Cuando llegó a la ladera de Petrin, esa colina verde que se alza en medio de Praga, advirtió con sorpresa que no había nadie. Era extraño, porque otras veces se paseaban permanentemente por allí masas de praguenses. Sentía angustia en el corazón, pero la colina estaba tan silenciosa y el silencio era tan consolador que no se resistió y se confió al regazo de la colina. Subía, a ratos se detenía y observaba: veía abajo muchos puentes y torres; los santos amenazaban con sus puños y elevaban la vista hacia las nubes. Era la ciudad más hermosa del mundo.

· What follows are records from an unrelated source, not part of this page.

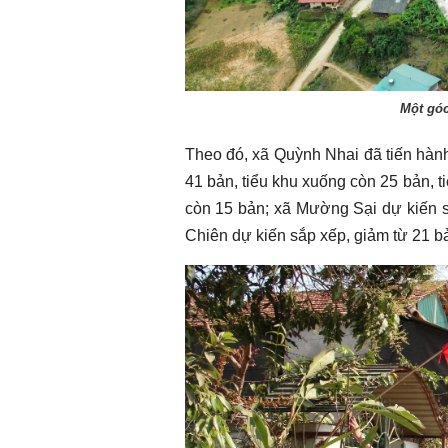
Chào ngày mới 3/8/2026
Chào ngày mới 
Một gó
Theo đó, xã Quỳnh Nhai đã tiến hành
41 bản, tiểu khu xuống còn 25 bản, 
còn 15 bản; xã Mường Sại dự kiến 
Chiên dự kiến sắp xếp, giảm từ 21 b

Llegó hasta la cima. Más allá de los quioscos de helados, postales y dulces (en los que no había ningún vendedor) se extendía el césped con unos pocos árboles. En el césped había unos hombres. Cuanto más se acercaba a ellos, más despacio iba. Eran seis. Estaban quietos o se paseaban muy lentamente, como jugadores en un campo de golf, que examinan el terreno, sopesan los palos y procuran estar en forma antes de empezar el partido.
Llegó hasta donde estaban ellos. De los seis, reconoció perfectamente a tres que desempeñaban allí el mismo papel que ella: estaban inseguros, como si quisieran hacer muchas preguntas pero les diera miedo molestar y por eso prefirieran quedarse callados, dirigiendo a su alrededor una mirada interrogativa.
Los otros tres irradiaban una indulgente afabilidad. Uno de ellos llevaba en la mano un fusil. Al ver a Teresa le hizo un gesto afirmativo y sonriente:
—Sí, éste es el sitio.
Lo saludó con una inclinación de cabeza y sintió una horrible angustia.
El hombre añadió:
—Para que no haya equivocaciones. ¿Es a petición suya?
Hubiera sido fácil decirle «¡no, no es a petición mía!», pero era incapaz de imaginar que pudiera decepcionar a Tomás. ¿Qué explicación podría darle si regresara a casa? De modo que dijo:
—Sí. Por supuesto. Es a petición mía.
El hombre del fusil continuó:
—Para que sepa por qué se lo pregunto, esto sólo lo hacemos si tenemos la seguridad de que las personas que vienen son ellas mismas las que desean expresamente morir. El servicio es sólo para ellas.
Miró a Teresa inquisitivamente, de manera que tuvo que volver a confirmarle:
—No, no tema. Es a petición propia.
—¿Le gustaría ser la primera? —preguntó.
Quería postergar al menos un poco la ejecución, así que dijo:
—No, no por favor. Si fuera posible preferiría ser la última.
—Como quiera —dijo, y se reunió con los demás.
Sus dos ayudantes iban desarmados y sólo estaban allí para atender a la gente que había venido a morir. Los cogían del brazo y paseaban con ellos por el césped. El parque era muy amplio y se extendía hasta perderse en la lejanía. Los que iban a ser ejecutados podían elegir su propio árbol. Se detenían, miraban a su alrededor y no acertaban a decidirse. Por fin, dos de ellos eligieron dos plátanos, pero el tercero siguió hacia adelante como si ningún árbol le pareciese adecuado para su muerte. El ayudante lo cogió suavemente del brazo y lo acompañó pacientemente hasta que el hombre perdió por fin el valor para seguir avanzando y se detuvo junto a un robusto arce.
Después los ayudantes ataron a los tres hombres una venda alrededor de los ojos.
Y así quedaron sobre el extenso parque tres hombres de espaldas a tres árboles, cada uno de ellos con una venda tapándole los ojos y la cabeza vuelta hacia el cielo.
El hombre del fusil apuntó y disparó. No se oyó sino el canto de los pájaros. El fusil tenía silenciador. Sólo se vio cómo el nombre apoyado en el arce empezaba a derrumbarse.
Sin alejarse del sitio en el que estaba, el hombre del fusil se volvió en otra dirección y uno de los hombres que estaban apoyados en los plátanos se derrumbó en un silencio absoluto y unos momentos más tarde (el hombre del fusil no hizo más que girar otra vez sin moverse de su sitio) cayó en el césped el tercer ejecutado.